In a city where the search for water, especially this blistering summer, has become an almost life-anddeath struggle for thousands of families, this bounty from the skies almost seems unbelievable. But it is as true and real as the dry taps in Delhi today.
Of course it is not as simple as that. All water cannot be collected from rooftops. Some will be absorbed by the surface, some will evaporate in the heat, some will get contaminated or spill away. But the numbers do give an idea of the immense potential of rainwater harvesting in Delhi.
And this is just harvesting from the rooftops. It is only 10% of the total rain that falls on Delhi in an average monsoon. The total volume of water that comes down as rain is a mind-boggling figure, about 690 billion litres. Even a 25% usage of this would go a long way in recharging the fast depleting groundwater.

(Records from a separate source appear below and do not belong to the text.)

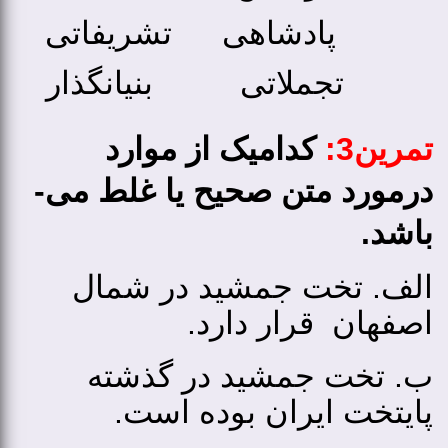
پادشاهی
تشریفاتی
تجملاتی
بنیانگذار
تمرین3:
کدامیک از موارد
درمورد متن صحیح یا غلط می­
باشد.
الف. تخت جمشید در شمال
اصفهان قرار دارد.
ب. تخت جمشید در گذشته
پایتخت ایران بوده است.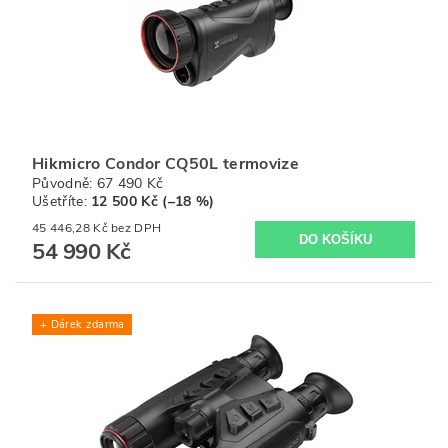
Hikmicro Condor CQ50L termovize
Původně:
67 490 Kč
Ušetříte
:
12 500 Kč (–18 %)
45 446,28 Kč bez DPH
54 990 Kč
+ Dárek zdarma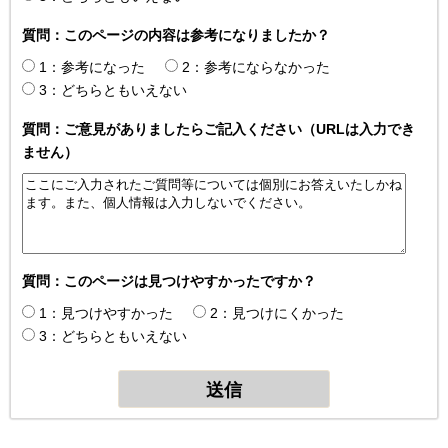
質問：このページの内容は参考になりましたか？
1：参考になった
2：参考にならなかった
3：どちらともいえない
質問：ご意見がありましたらご記入ください（URLは入力でき
ません）
質問：このページは見つけやすかったですか？
1：見つけやすかった
2：見つけにくかった
3：どちらともいえない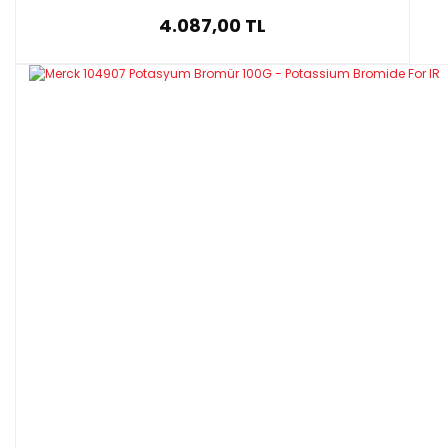
4.087,00 TL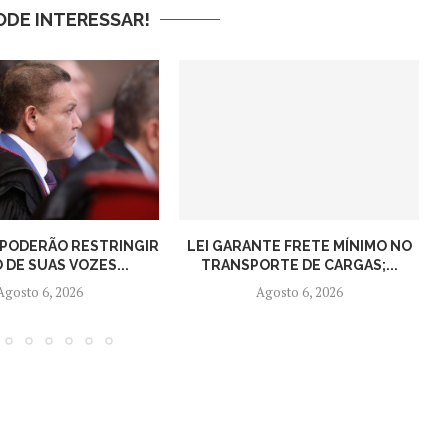
ODE INTERESSAR!
 PODERÃO RESTRINGIR
LEI GARANTE FRETE MÍNIMO NO
 DE SUAS VOZES...
TRANSPORTE DE CARGAS;...
Agosto 6, 2026
Agosto 6, 2026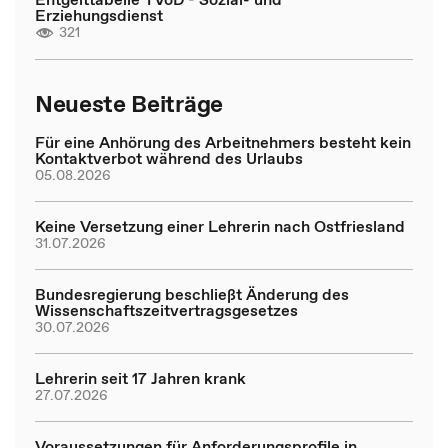
Erziehungsdienst
321
Neueste Beiträge
Für eine Anhörung des Arbeitnehmers besteht kein
Kontaktverbot während des Urlaubs
05.08.2026
Keine Versetzung einer Lehrerin nach Ostfriesland
31.07.2026
Bundesregierung beschließt Änderung des
Wissenschaftszeitvertragsgesetzes
30.07.2026
Lehrerin seit 17 Jahren krank
27.07.2026
Voraussetzungen für Anforderungsprofile in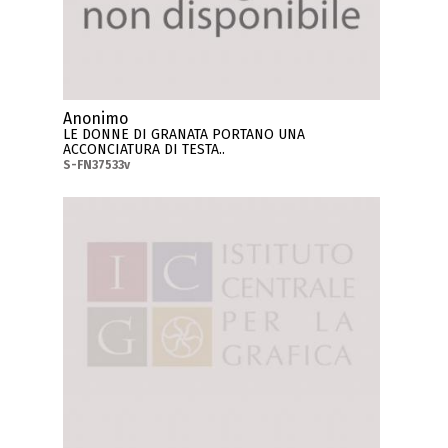
Anonimo
LE DONNE DI GRANATA PORTANO UNA
ACCONCIATURA DI TESTA..
S-FN37533v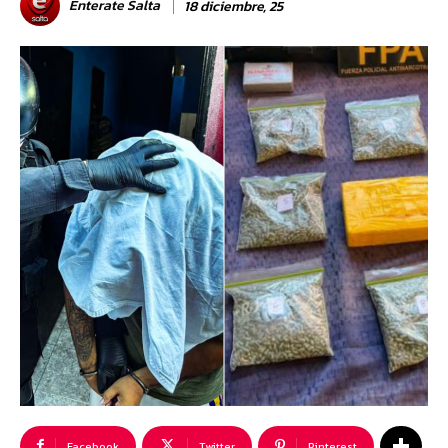
Enterate Salta
18 diciembre, 25
Facebook
Twitter
Pinterest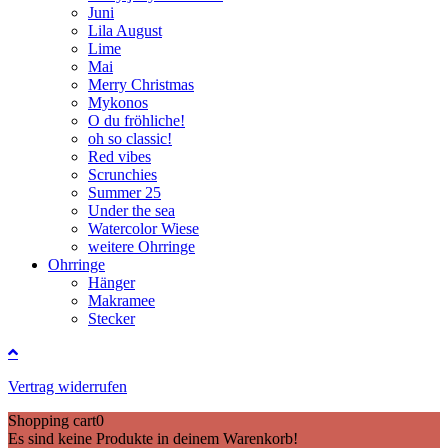
Juni
Lila August
Lime
Mai
Merry Christmas
Mykonos
O du fröhliche!
oh so classic!
Red vibes
Scrunchies
Summer 25
Under the sea
Watercolor Wiese
weitere Ohrringe
Ohrringe
Hänger
Makramee
Stecker
Vertrag widerrufen
Shopping cart
0
Es sind keine Produkte in deinem Warenkorb!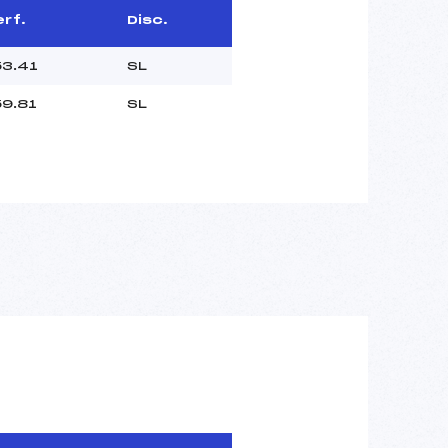
erf.
Disc.
53.41
SL
59.81
SL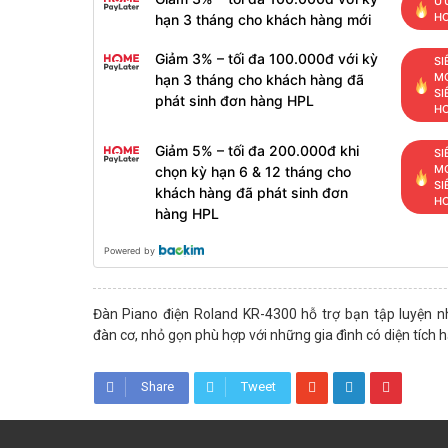
ƯU
H
hạn 3 tháng cho khách hàng mới
Giảm 3% – tối đa 100.000đ với kỳ
SI
MỚ
hạn 3 tháng cho khách hàng đã
SI
phát sinh đơn hàng HPL
H
Giảm 5% – tối đa 200.000đ khi
SI
MỚ
chọn kỳ hạn 6 & 12 tháng cho
SI
khách hàng đã phát sinh đơn
H
hàng HPL
Powered by
Đàn Piano điện Roland KR-4300 hỗ trợ bạn tập luyện n
đàn cơ, nhỏ gọn phù hợp với những gia đình có diện tích 
Share
Tweet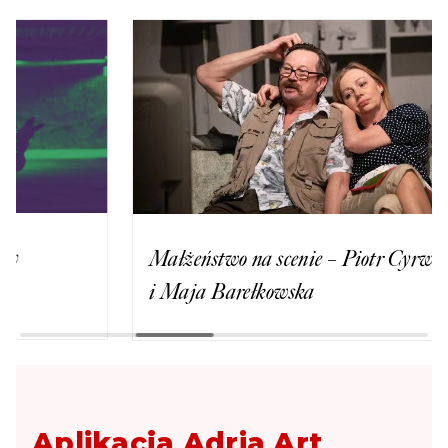
Małżeństwo na scenie – Piotr Cyrwus
Terra
i Maja Barełkowska
Gwiaz
Aplikacja Adria Art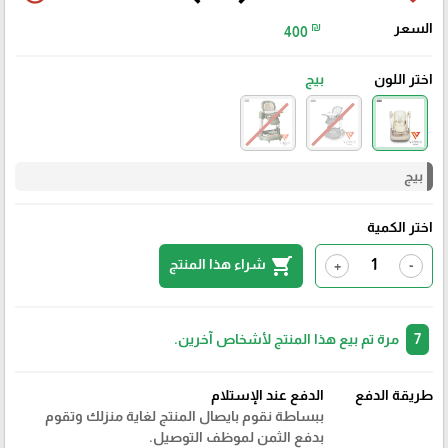
السعر
₪
400
اختر اللون
بيج
بيج
اختر الكمية
shopping_cart
شراء هذا المنتج
+
-
7
مرة تم بيع هذا المنتج لأشخاص آخرين.
طريقة الدفع
الدفع عند الإستلام
ببساطة نقوم بايصال المنتج لغاية منزلك وتقوم
بدفع الثمن لموظف التوصيل.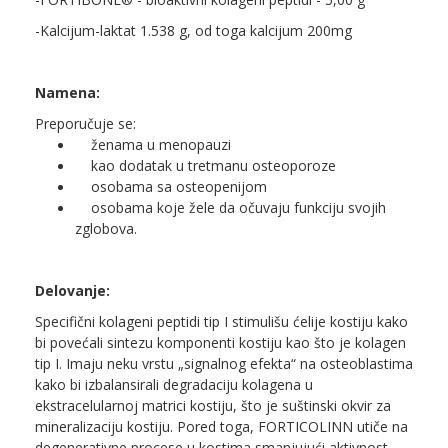
-Kalcijum-laktat 1.538 g, od toga kalcijum 200mg
Namena:
Preporučuje se:
ženama u menopauzi
kao dodatak u tretmanu osteoporoze
osobama sa osteopenijom
osobama koje žele da očuvaju funkciju svojih
zglobova.
Delovanje:
Specifični kolageni peptidi tip I stimulišu ćelije kostiju kako
bi povećali sintezu komponenti kostiju kao što je kolagen
tip I. Imaju neku vrstu „signalnog efekta“ na osteoblastima
kako bi izbalansirali degradaciju kolagena u
ekstracelularnoj matrici kostiju, što je suštinski okvir za
mineralizaciju kostiju. Pored toga, FORTICOLINN utiče na
degenerativne procese u kostima smanjujući aktivnost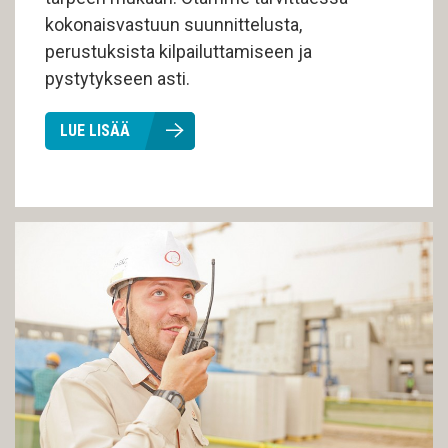
kokonaisvastuun suunnittelusta,
perustuksista kilpailuttamiseen ja
pystytykseen asti.
LUE LISÄÄ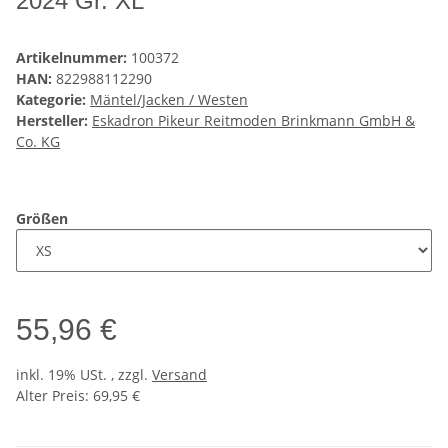
2024 Gr. XL
Artikelnummer:
100372
HAN:
822988112290
Kategorie:
Mäntel/Jacken / Westen
Hersteller:
Eskadron Pikeur Reitmoden Brinkmann GmbH &
Co. KG
Größen
55,96 €
inkl. 19% USt. , zzgl.
Versand
Alter Preis: 69,95 €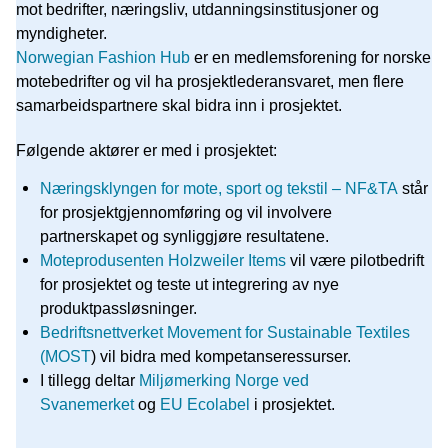
mot bedrifter, næringsliv, utdanningsinstitusjoner og
myndigheter.
Norwegian Fashion Hub
er en medlemsforening for norske
motebedrifter og vil ha prosjektlederansvaret, men flere
samarbeidspartnere skal bidra inn i prosjektet.
Følgende aktører er med i prosjektet:
Næringsklyngen for mote, sport og tekstil – NF&TA
står
for prosjektgjennomføring og vil involvere
partnerskapet og synliggjøre resultatene.
Moteprodusenten Holzweiler Items
vil være pilotbedrift
for prosjektet og teste ut integrering av nye
produktpassløsninger.
Bedriftsnettverket Movement for Sustainable Textiles
(MOST
) vil bidra med kompetanseressurser.
I tillegg deltar
Miljømerking Norge ved
Svanemerket
og
EU Ecolabel
i prosjektet.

With a population of over 138 million at last count Delhi is said to have an average daily demand of about 1100 million gallons or about 5 billion litres. The supply gap this summer is about 465 million gallons or over 2 billion litres per day.
Had all the pronouncements and declarations by Delhi government on making rainwater harvesting mandatory in commercial and residential constructions been implemented, at least some edge would have been taken off this present water scarcity.
Those few who have installed a rainwater harvesting system in their homes vouch for its effectiveness. One such person is Ruchi Singhal, an interior decorator, who got a system installed in 2004 with the help of the Centre for Science and Environment (CSE), a Delhi-based environmental advocacy institution. "I have a 3800 litres capacity tank under the driveway connected to the roof through pipes. There is arrangement to take the overflow from this tank to a discharge well which takes the excess water down to the groundwater table," says Singhal. She uses the collected water for nondrinking purposes like washing cars and watering the garden .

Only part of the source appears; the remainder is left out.